Here’s why a job in banking is for you, even if you have absolutely no interest in finance
Because we can’t all be whiz kids at Excel
The idea of a banking internship can be overwhelming – we know they are prestigious, but it seems like they’re exclusively for maths and economics students, or people who actually use the iPhone stocks app.
But is that really the case? We spoke to three people at Lloyds Banking Group about why you don’t need a finance degree, and why working for a bank isn’t all ISAs, spreadsheets and reading the FT.
Computer Science and Business Management, University of Glasgow
I interned with LBG in the summer between third and fourth year on the Transformation Internship, and joined the Graduate Leadership Programme after uni – now I’m managing IT Projects on this scheme.
I hadn’t considered banking until halfway through uni – I initially wanted to be an IT programmer, but after taking business modules at uni, I realised I could combine the two. A role in banking on the IT side combined these two fields I really liked.
I expected the role would be technical rather than financial, which was true; having a degree in finance isn’t essential. You can learn most things on the job anyway because LBG is great with helping our development. It’s important to chase opportunities that are right for you, not ones you feel limited to because of your degree.
I was attracted to LBG by the work the organisation does to help people and businesses. I’m constantly impressed by the amount of volunteering and fundraising opportunities available. LBG’s working environment and the work-life balance are also things I like most about the organisation.
Catherine, Retail Customer Products
Human Geography, University of Southampton
I’m on the Retail Customer Products Graduate Leadership Programme. My current placement in the Customer Propositions team is creative and strategic. We come up with and refine ideas for new innovations to help our customers.
I did a module in Retail Geography at uni – I was interested in supply chain management and helping customers, but thought it was limited to shops. It was only when I talked to people about internships that banking came up.
I’d never considered banking because I’d assumed it was all about numbers – I didn’t appreciate the diversity of roles available. I also loved the challenge of learning about a new industry. I really, really enjoy it – it’s not what I expected at all.
You definitely don’t need a finance degree to work in banking, and depending on the programme you choose, you won’t be stuck working with financial spreadsheets. It’s only one strand of the wider organisation, and finance isn’t the be-all and end-all – it’s more about the skills and values you have as an individual. If you’ve got the appetite to learn, you can pick anything up.

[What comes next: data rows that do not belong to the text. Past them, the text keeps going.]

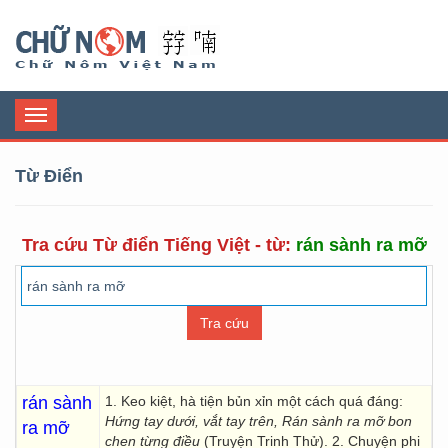
Chữ Nôm
Toggle
navigation
Từ Điển
Tra cứu Từ điển Tiếng Việt - từ:
rán sành ra mỡ
rán sành
1. Keo kiệt, hà tiện bủn xỉn một cách quá đáng:
Hứng tay dưới, vắt tay trên, Rán sành ra
mỡ bon
ra mỡ
chen từng điều
(Truyện Trinh Thử). 2. Chuyện phi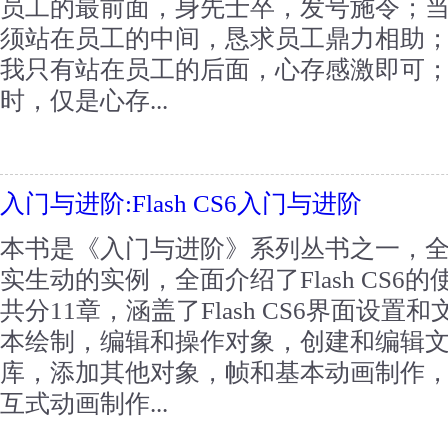
员工的最前面，身先士卒，发号施令；当员
须站在员工的中间，恳求员工鼎力相助；当
我只有站在员工的后面，心存感激即可；
时，仅是心存...
入门与进阶:Flash CS6入门与进阶
本书是《入门与进阶》系列丛书之一，
实生动的实例，全面介绍了Flash CS
共分11章，涵盖了Flash CS6界面设
本绘制，编辑和操作对象，创建和编辑
库，添加其他对象，帧和基本动画制作
互式动画制作...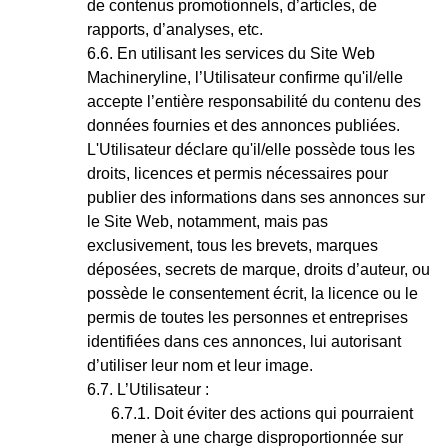
de contenus promotionnels, d’articles, de
rapports, d’analyses, etc.
En utilisant les services du Site Web
Machineryline, l’Utilisateur confirme qu'il/elle
accepte l’entière responsabilité du contenu des
données fournies et des annonces publiées.
L'Utilisateur déclare qu'il/elle possède tous les
droits, licences et permis nécessaires pour
publier des informations dans ses annonces sur
le Site Web, notamment, mais pas
exclusivement, tous les brevets, marques
déposées, secrets de marque, droits d’auteur, ou
possède le consentement écrit, la licence ou le
permis de toutes les personnes et entreprises
identifiées dans ces annonces, lui autorisant
d’utiliser leur nom et leur image.
L’Utilisateur :
Doit éviter des actions qui pourraient
mener à une charge disproportionnée sur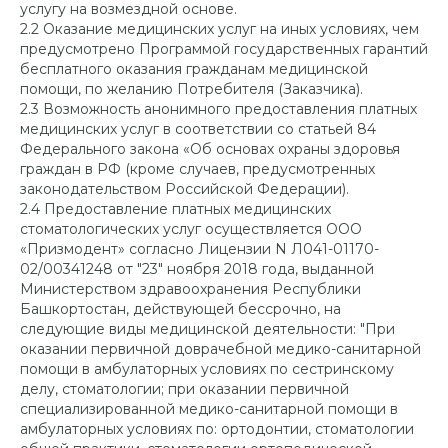
услугу на возмездной основе.
2.2 Оказание медицинских услуг на иных условиях, чем
предусмотрено Программой государственных гарантий
бесплатного оказания гражданам медицинской
помощи, по желанию Потребителя (Заказчика).
2.3 Возможность анонимного предоставления платных
медицинских услуг в соответствии со статьей 84
Федерального закона «Об основах охраны здоровья
граждан в РФ (кроме случаев, предусмотренных
законодательством Российской Федерации).
2.4 Предоставление платных медицинских
стоматологических услуг осуществляется ООО
«Призмодент» согласно Лицензии N Л041-01170-
02/00341248 от "23" ноября 2018 года, выданной
Министерством здравоохранения Республики
Башкортостан, действующей бессрочно, на
следующие виды медицинской деятельности: "При
оказании первичной доврачебной медико-санитарной
помощи в амбулаторных условиях по сестринскому
делу, стоматологии; при оказании первичной
специализированной медико-санитарной помощи в
амбулаторных условиях по: ортодонтии, стоматологии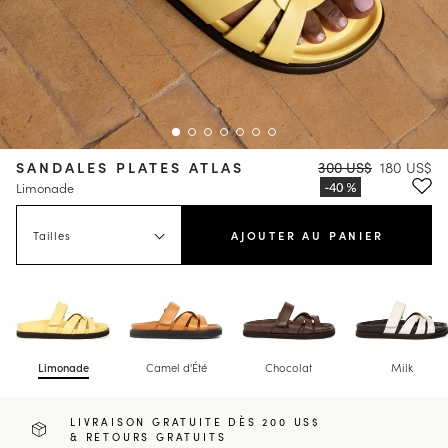
SANDALES PLATES ATLAS
300 US$
180 US$
Limonade
Tailles
AJOUTER AU PANIER
Limonade
Camel d'Été
Chocolat
Milk
LIVRAISON GRATUITE DÈS 200 US$
& RETOURS GRATUITS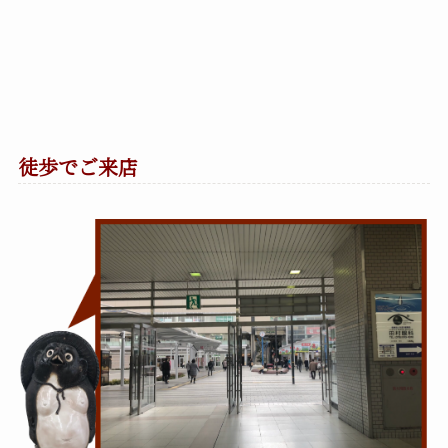
徒歩でご来店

My job is people-facing, not just sitting on Excel all day. I love that customers are at the centre of our thinking. It’s really rewarding to create a product that helps people day-to-day and to be able to say “that exists because of the work I did”.
Leigh, Head of Group Digital Inclusion
Business Studies, Birmingham City University
When I graduated, I used my degree to help set up a charity promoting inclusion in tech. I moved to Lloyds Banking Group because I felt I could be more impactful here than at a charity, due to the bank’s nation-wide community reach.
I expected LBG to be all finance, black suits and marble floors, but it feels more like working for a tech company like Google or Facebook. We’ve also got LBG’s 320 year heritage – I’m part of something that’s had a positive impact for generations.
You can go into any career at a bank like LBG – whether it be marketing, digital, or branch – you really don’t need a degree in finance or economics.
The main thing is mindset; making sure you’re open to learning and agile thinking, being passionate about inclusivity and wanting to make a difference. There are also loads of opportunities to move internally, so you’re encouraged to apply, whatever your interests.